_Exercise_:
Only the lines from the one with "Área de la Mujer" through the end of the data are wanted, copied exactly.

****

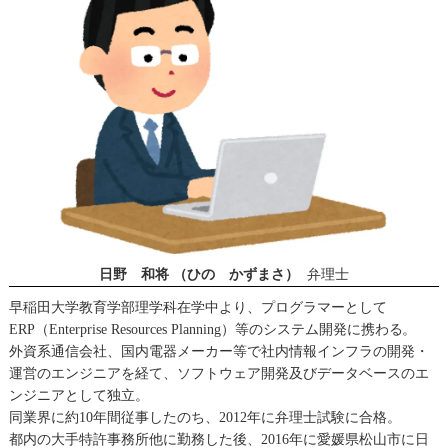
日野 和将 （ひの かずまさ）
弁理士
早稲田大学教育学部理学科在学中より、プログラマーとして
ERP（Enterprise Resources Planning）等のシステム開発に携わる。
外資系通信会社、国内電器メーカー等で社内情報インフラの開発・
運営のエンジニアを経て、ソフトウェア開発及びデータベースのエ
ンジニアとして独立。
同業界に約10年間従事したのち、2012年に弁理士試験に合格。
都内の大手特許事務所他に勤務した後、2016年に愛媛県松山市に日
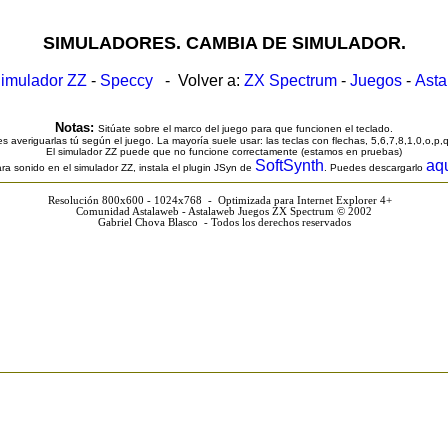
SIMULADORES. CAMBIA DE SIMULADOR.
imulador ZZ
-
Speccy
- Volver a:
ZX Spectrum
-
Juegos
-
Ast
Notas:
Sitúate sobre el marco del juego para que funcionen el teclado.
s averiguarlas tú según el juego. La mayoría suele usar: las teclas con flechas, 5,6,7,8,1,0,o,p,
El simulador ZZ puede que no funcione correctamente (estamos en pruebas)
SoftSynth
aq
ra sonido en el simulador ZZ, instala el plugin JSyn de
. Puedes descargarlo
Resolución 800x600 - 1024x768 - Optimizada para Internet Explorer 4+
Comunidad Astalaweb - Astalaweb Juegos ZX Spectrum © 2002
Gabriel Chova Blasco - Todos los derechos reservados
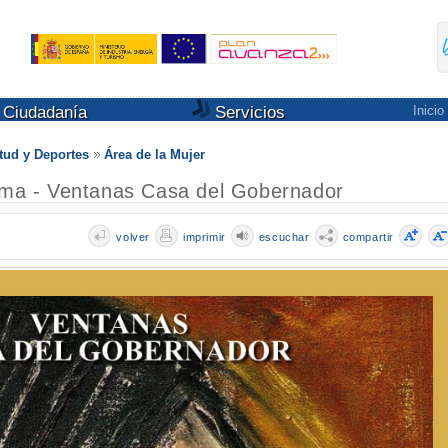
Ciudadanía
Servicios
Inicio
tud y Deportes
Área de la Mujer
Alma - Ventanas Casa del Gobernador
volver
imprimir
escuchar
compartir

****

_Answer_:
Área de la Mujer
Alma - Ventanas Casa del Gobernador
volver
imprimir
escuchar
compartir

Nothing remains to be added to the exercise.